## INPUT DATA
|---|
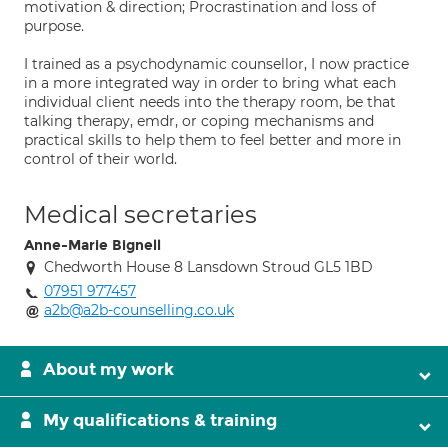
motivation & direction; Procrastination and loss of
purpose.
I trained as a psychodynamic counsellor, I now practice
in a more integrated way in order to bring what each
individual client needs into the therapy room, be that
talking therapy, emdr, or coping mechanisms and
practical skills to help them to feel better and more in
control of their world.
Medical secretaries
Anne-Marie Bignell
Chedworth House 8 Lansdown Stroud GL5 1BD
07951 977457
a2b@a2b-counselling.co.uk
About my work
My qualifications & training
|---|
In the listing above, how many lines contain the string "more"? State the number and stop.

2